Miles de aficionados reclamaron libertad desde los tendidos
-Fotografía INÉS BAUCELLS-
¿Cómo puede morir este arte?
Andrés Amorós
Inolvidable resulta la penúltima corrida de la Monumental. Por las calles de Barcelona se llevan a hombros a Morante, El Juli y Manzanares. El público sale borracho de arte: ¿cómo se lo pueden perder, desde pasado mañana? Magritte hubiera dicho: «Esto no es una corrida de toros». En principio, no es una corrida sino un funeral de «cuerpo presente» (como el de Ignacio que cantó Lorca), un réquiem por la Fiesta. Asistimos con un nudo en la garganta: gritos de «¡libertad!», banderas, pancartas con artículos de la Constitución... Luego, además, resulta una corrida verdaderamente extraordinaria.
El Juli ha tenido una tarde redonda, completa. En el segundo, el más noble, aplica su receta infalible: técnica, reposo, mando, lucidez. Mete al toro en el engaño, consigue muletazos que ponen al público de pie, se adorna para mostrar su absoluto dominio. Mata con decisión: dos orejas.

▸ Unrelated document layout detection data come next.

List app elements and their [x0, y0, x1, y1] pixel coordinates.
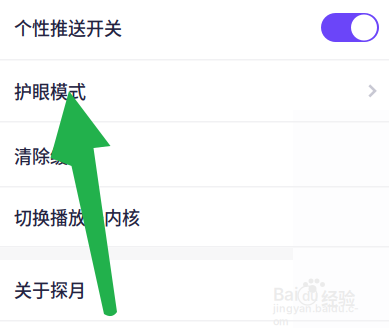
- button[interactable]: 关于探月: [0, 259, 389, 320]
- button[interactable]: 护眼模式: [0, 60, 389, 122]
- staticText: du: [302, 288, 318, 304]
- staticText: 护眼模式: [14, 78, 86, 104]
- button[interactable]: 个性推送开关: [321, 13, 379, 42]
- staticText: Bai: [273, 284, 299, 305]
- staticText: 经验: [321, 285, 355, 310]
- staticText: 清除缓存: [14, 142, 86, 169]
- staticText: jingyan.baidu.com: [273, 302, 359, 328]
- button[interactable]: 切换播放器内核: [0, 187, 389, 247]
- button[interactable]: 清除缓存: [0, 124, 389, 187]
- staticText: 个性推送开关: [14, 14, 122, 41]
- button[interactable]: 个性推送开关: [0, 0, 389, 59]
- staticText: 关于探月: [14, 276, 86, 303]
- staticText: 切换播放器内核: [14, 204, 140, 230]
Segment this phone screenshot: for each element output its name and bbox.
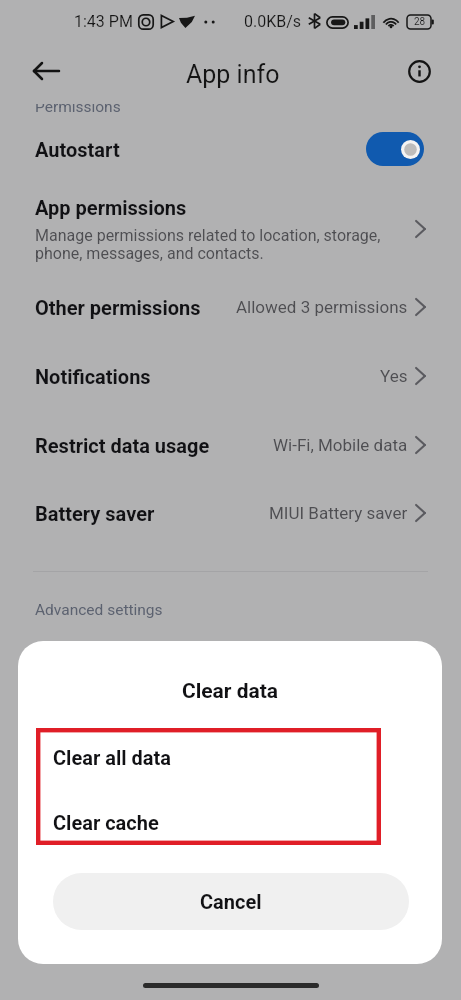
staticText: Cancel	[200, 890, 262, 913]
staticText: 28	[414, 16, 426, 28]
button[interactable]: Restrict data usage	[0, 411, 461, 479]
button[interactable]: Clear all data	[36, 728, 381, 786]
staticText: Other permissions	[35, 296, 201, 319]
button[interactable]: Back	[27, 52, 65, 90]
staticText: Allowed 3 permissions	[236, 297, 408, 317]
button[interactable]: Info	[404, 56, 434, 86]
staticText: Autostart	[35, 138, 120, 161]
staticText: Advanced settings	[35, 601, 163, 619]
staticText: App info	[186, 60, 280, 89]
staticText: Clear cache	[53, 811, 159, 834]
staticText: Permissions	[35, 104, 121, 112]
staticText: Clear data	[18, 679, 442, 704]
button[interactable]: Notifications	[0, 342, 461, 410]
button[interactable]: Battery saver	[0, 479, 461, 547]
button[interactable]: Clear cache	[36, 793, 381, 851]
staticText: Manage permissions related to location, …	[35, 226, 381, 263]
staticText: Battery saver	[35, 502, 155, 525]
staticText: Wi-Fi, Mobile data	[273, 435, 408, 455]
button[interactable]: App permissions	[0, 181, 461, 273]
staticText: Restrict data usage	[35, 434, 210, 457]
button[interactable]: Cancel	[53, 873, 409, 930]
staticText: Clear all data	[53, 746, 171, 769]
staticText: Notifications	[35, 365, 151, 388]
button[interactable]: Autostart	[0, 121, 461, 177]
staticText: 0.0KB/s	[244, 12, 302, 31]
staticText: App permissions	[35, 196, 187, 219]
button[interactable]: Other permissions	[0, 273, 461, 341]
staticText: MIUI Battery saver	[269, 503, 408, 523]
staticText: Yes	[380, 366, 408, 386]
staticText: 1:43 PM	[74, 12, 133, 31]
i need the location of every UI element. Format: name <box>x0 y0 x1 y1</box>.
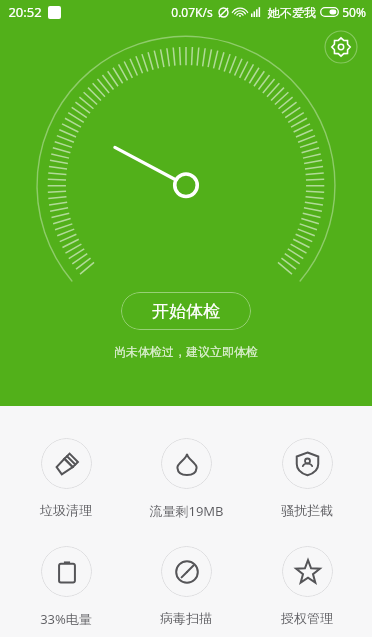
button[interactable]: 流量剩19MB <box>131 436 241 522</box>
staticText: 她不爱我 <box>268 5 316 20</box>
button[interactable]: 病毒扫描 <box>131 544 241 628</box>
staticText: 垃圾清理 <box>40 502 92 518</box>
staticText: 骚扰拦截 <box>281 502 333 518</box>
button[interactable]: Settings <box>324 30 358 64</box>
button[interactable]: 开始体检 <box>121 292 251 330</box>
staticText: 流量剩19MB <box>149 502 224 520</box>
button[interactable]: 骚扰拦截 <box>252 436 362 520</box>
staticText: 病毒扫描 <box>160 610 212 626</box>
staticText: 开始体检 <box>152 301 220 322</box>
staticText: 20:52 <box>8 3 42 21</box>
staticText: 33%电量 <box>40 610 92 628</box>
staticText: 0.07K/s <box>171 4 213 20</box>
staticText: 授权管理 <box>281 610 333 626</box>
button[interactable]: 33%电量 <box>11 544 121 630</box>
button[interactable]: 垃圾清理 <box>11 436 121 520</box>
staticText: 50% <box>342 4 366 20</box>
button[interactable]: 授权管理 <box>252 544 362 628</box>
staticText: 尚未体检过，建议立即体检 <box>114 344 258 359</box>
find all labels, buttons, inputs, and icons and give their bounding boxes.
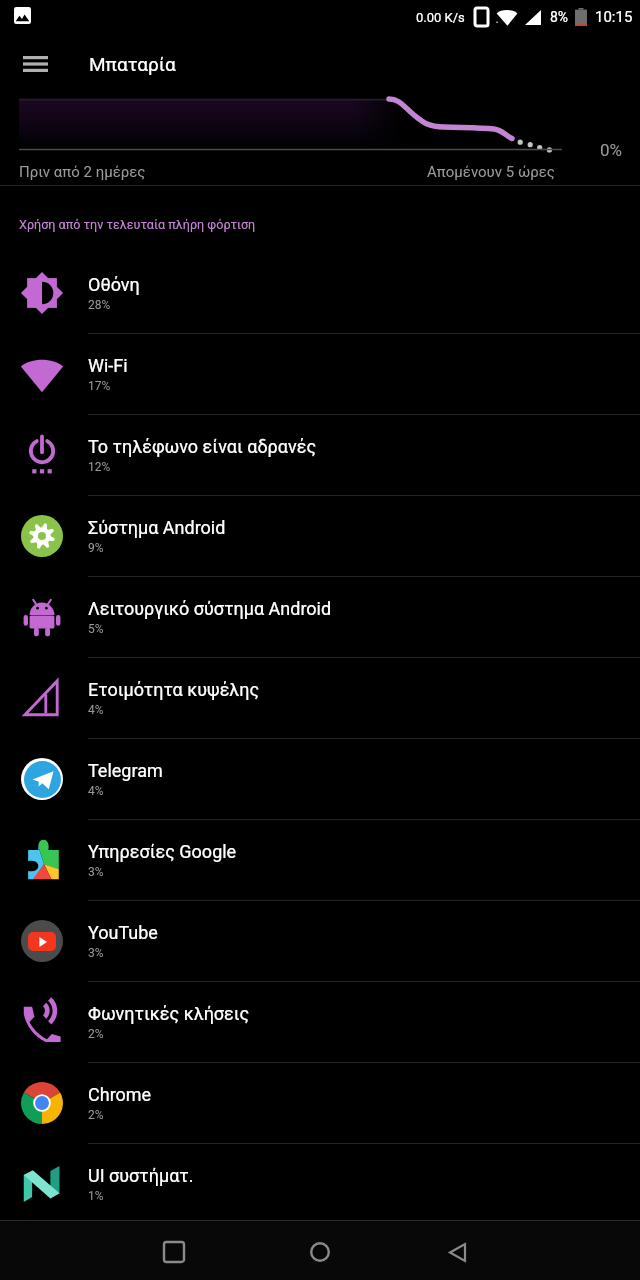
button[interactable]: Οθόνη — [0, 253, 640, 333]
staticText: Chrome — [88, 1084, 152, 1105]
staticText: YouTube — [88, 922, 158, 943]
staticText: 3% — [88, 946, 104, 960]
staticText: 3% — [88, 865, 104, 879]
button[interactable]: Back — [431, 1226, 483, 1278]
staticText: Wi-Fi — [88, 355, 128, 376]
staticText: 4% — [88, 784, 104, 798]
staticText: Υπηρεσίες Google — [88, 841, 237, 862]
staticText: 1% — [88, 1189, 104, 1203]
staticText: Λειτουργικό σύστημα Android — [88, 598, 332, 619]
staticText: Μπαταρία — [89, 53, 176, 75]
button[interactable]: Φωνητικές κλήσεις — [0, 982, 640, 1062]
button[interactable]: Το τηλέφωνο είναι αδρανές — [0, 415, 640, 495]
staticText: Οθόνη — [88, 274, 140, 295]
staticText: UI συστήματ. — [88, 1165, 194, 1186]
staticText: 2% — [88, 1027, 104, 1041]
staticText: 10:15 — [595, 8, 633, 26]
staticText: Χρήση από την τελευταία πλήρη φόρτιση — [19, 217, 256, 232]
staticText: Το τηλέφωνο είναι αδρανές — [88, 436, 317, 457]
button[interactable]: Υπηρεσίες Google — [0, 820, 640, 900]
staticText: 2% — [88, 1108, 104, 1122]
button[interactable]: Λειτουργικό σύστημα Android — [0, 577, 640, 657]
staticText: Telegram — [88, 760, 163, 781]
button[interactable]: Recents — [148, 1226, 200, 1278]
button[interactable]: Home — [294, 1226, 346, 1278]
staticText: 5% — [88, 622, 104, 636]
staticText: 0.00 K/s — [416, 10, 465, 25]
staticText: 4% — [88, 703, 104, 717]
staticText: 9% — [88, 541, 104, 555]
button[interactable]: Chrome — [0, 1063, 640, 1143]
button[interactable]: Telegram — [0, 739, 640, 819]
button[interactable]: Wi-Fi — [0, 334, 640, 414]
staticText: Σύστημα Android — [88, 517, 226, 538]
staticText: Φωνητικές κλήσεις — [88, 1003, 250, 1024]
button[interactable]: YouTube — [0, 901, 640, 981]
staticText: Απομένουν 5 ώρες — [427, 163, 555, 181]
staticText: 12% — [88, 460, 111, 474]
staticText: Πριν από 2 ημέρες — [19, 163, 146, 181]
staticText: 0% — [600, 140, 623, 160]
staticText: 17% — [88, 379, 111, 393]
staticText: 8% — [550, 9, 569, 25]
staticText: Ετοιμότητα κυψέλης — [88, 679, 260, 700]
staticText: 28% — [88, 298, 111, 312]
button[interactable]: Ετοιμότητα κυψέλης — [0, 658, 640, 738]
button[interactable]: UI συστήματ. — [0, 1144, 640, 1224]
button[interactable]: Σύστημα Android — [0, 496, 640, 576]
button[interactable]: Menu — [7, 36, 63, 92]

El quinto es más incierto. Por eso, el trasteo, menos brillante, tiene más mérito: después de dominarlo por bajo, aguanta parones, alarga las embestidas, arranca series de naturales que parecían imposibles. Faena de gran lidiador, que, además, piensa delante del toro y tiene casta. Otro estoconazo: oreja y le piden la segunda, que no sé por qué no se concede. En el tercero, Trujillo, muy valiente, saluda en banderillas. En la muleta, va largo, se mueve . Los derechazos de Manzanares, acompañando con el cuerpo, levantan clamores. Por la izquierda, le pone los pitones en la cara. Lo encela, aguanta y, al tercer muletazo de cada serie, acompaña la embestida con gran cadencia. Se empeña en recibir y lo consigue: dos orejas (la segunda, algo benévola).
En el último, saluda esta vez Curro Javier en banderillas. José María lo brinda al público, corre la mano con enorme facilidad. Compone la figura majestuosamente, sin amaneramientos; engarza tres muletazos en uno solo, llevándolo cosido a la tela. Se atraca al matar recibiendo: otras dos orejas.
Morante tiene menos fortuna en el sorteo. Sin probaturas, recibe al primero con hermosas verónicas. Es un toro encastado, con genio. Se dobla bien José Antonio, aguanta en derechazos y naturales pero, como no logra someterlo, corta: trasteo clásico, con sabor. No se entrega al matar.
El cuarto es pegajoso, huido, se queda corto, no se entrega en el capote. Morante se lo enrosca en chicuelinas arrebatadas. Faena de castigo, a la antigua usanza, pero el público actual no sabe ver eso. Se aflige al matar, se eterniza con el descabello y lo abroncan. En el sexto, dibuja el quite del perdón: una media, prodigiosa, parece quedarse colgada, en el aire... Pide el sobrero, de Juan Pedro, bravito, justo de fuerza. Las verónicas de recibo son literalmente extraordinarias; buenas, también, las del quite. En el escalafón actual, nadie maneja así el capote. El público toca palmas por bulerías. Banderillean los tres matadores. Luego, José Antonio parece dormirse, al muletear: no cabe más naturalidad, más suavidad, más temple. Concluye con naturales de frente, afarolados, adornos... La gente, enloquecida, no se ha sentado. Mata con eficacia y acompaña a sus compañeros en la triunfal salida a hombros. Antes del final, hemos saboreado el arte auténtico. A punto de marchitarse una rosa, «deja el agua olorosa, / rosada, que más vale» (don Sem Tob). Todos estamos borrachos de belleza, de emoción.
El arte —decía Valle-Inclán— no se acaba nunca porque nos ayuda a pasar el invierno. Por culpa de los políticos que ellos, mayoritariamente, han votado, los catalanes se quedan a la intemperie. Les queda — a ellos y a todos los que hemos tenido la fortuna de vivir esta tarde— el recuerdo.